**Task requirements**
Please say how many lines of the listing hold "Quotient", with no other words in the answer.

+-------+

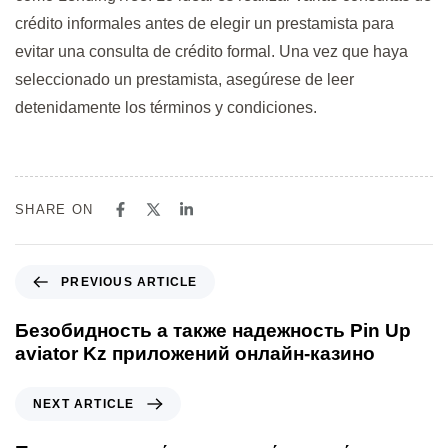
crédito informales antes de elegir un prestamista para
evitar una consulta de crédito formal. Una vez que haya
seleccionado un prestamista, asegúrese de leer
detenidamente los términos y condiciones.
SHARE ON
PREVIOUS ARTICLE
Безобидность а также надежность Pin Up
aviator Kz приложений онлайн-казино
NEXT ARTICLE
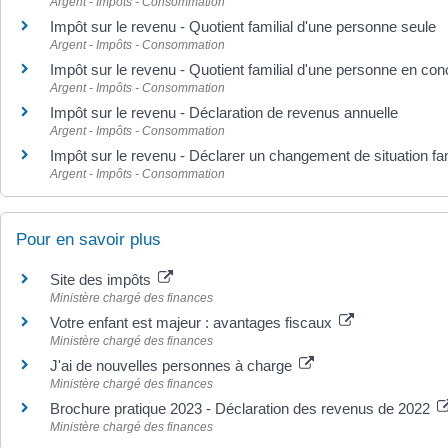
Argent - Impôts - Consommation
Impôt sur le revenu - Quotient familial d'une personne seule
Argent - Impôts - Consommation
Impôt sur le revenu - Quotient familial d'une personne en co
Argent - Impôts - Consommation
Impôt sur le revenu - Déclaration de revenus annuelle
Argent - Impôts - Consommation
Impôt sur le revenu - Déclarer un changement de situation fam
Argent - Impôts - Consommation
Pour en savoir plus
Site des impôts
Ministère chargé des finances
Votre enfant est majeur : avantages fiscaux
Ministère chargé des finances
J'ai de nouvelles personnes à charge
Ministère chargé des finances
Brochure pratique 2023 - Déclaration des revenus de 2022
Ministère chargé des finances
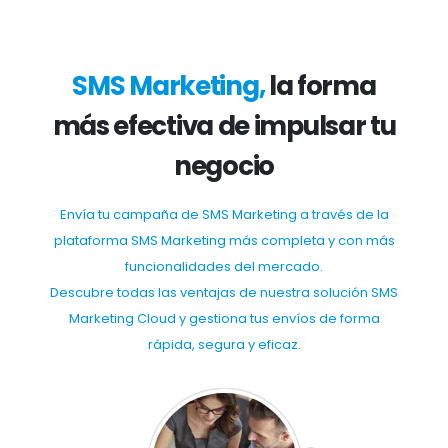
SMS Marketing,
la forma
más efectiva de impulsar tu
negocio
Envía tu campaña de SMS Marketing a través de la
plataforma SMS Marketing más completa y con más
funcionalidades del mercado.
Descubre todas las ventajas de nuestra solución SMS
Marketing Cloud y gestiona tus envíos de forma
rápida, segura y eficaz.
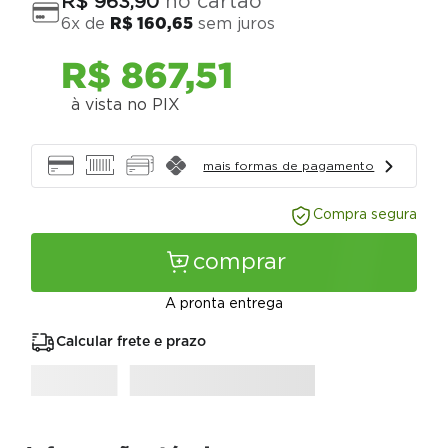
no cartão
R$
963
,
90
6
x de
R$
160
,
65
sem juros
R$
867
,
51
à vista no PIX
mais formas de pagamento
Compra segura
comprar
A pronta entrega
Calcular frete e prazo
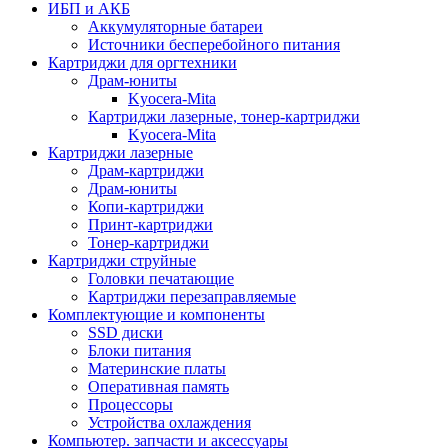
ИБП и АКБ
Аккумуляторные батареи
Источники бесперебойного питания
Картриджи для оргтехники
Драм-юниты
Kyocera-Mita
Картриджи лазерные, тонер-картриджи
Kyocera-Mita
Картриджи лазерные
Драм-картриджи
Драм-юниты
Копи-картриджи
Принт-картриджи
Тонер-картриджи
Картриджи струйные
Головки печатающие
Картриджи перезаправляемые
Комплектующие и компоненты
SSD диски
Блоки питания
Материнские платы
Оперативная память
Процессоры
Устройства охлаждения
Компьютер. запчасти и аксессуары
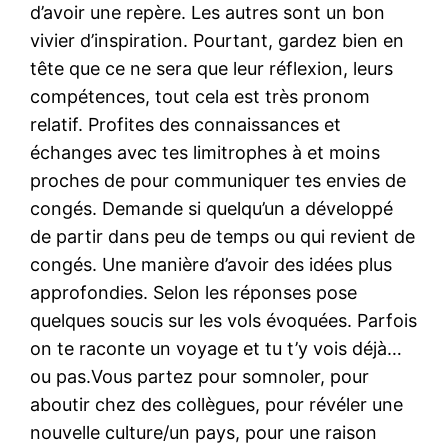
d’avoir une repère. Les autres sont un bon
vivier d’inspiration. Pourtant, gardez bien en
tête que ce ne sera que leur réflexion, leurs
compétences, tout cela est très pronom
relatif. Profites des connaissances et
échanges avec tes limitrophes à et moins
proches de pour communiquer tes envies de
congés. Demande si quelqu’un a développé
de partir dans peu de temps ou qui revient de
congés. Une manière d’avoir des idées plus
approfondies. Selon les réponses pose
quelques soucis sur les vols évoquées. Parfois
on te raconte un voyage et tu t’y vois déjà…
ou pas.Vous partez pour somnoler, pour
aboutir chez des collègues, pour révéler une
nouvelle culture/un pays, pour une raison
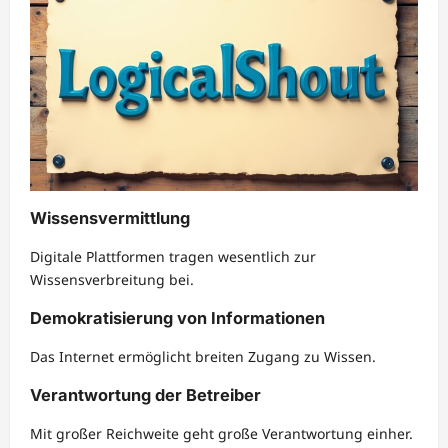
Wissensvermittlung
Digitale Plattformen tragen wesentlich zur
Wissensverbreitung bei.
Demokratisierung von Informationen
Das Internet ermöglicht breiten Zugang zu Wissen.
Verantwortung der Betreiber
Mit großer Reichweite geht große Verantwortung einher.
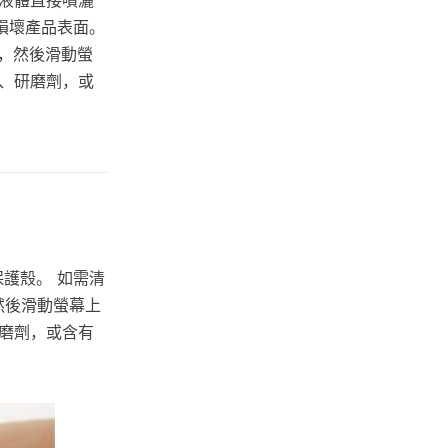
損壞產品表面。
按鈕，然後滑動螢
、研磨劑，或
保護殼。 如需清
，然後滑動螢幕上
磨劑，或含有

+-------+

**Result**
2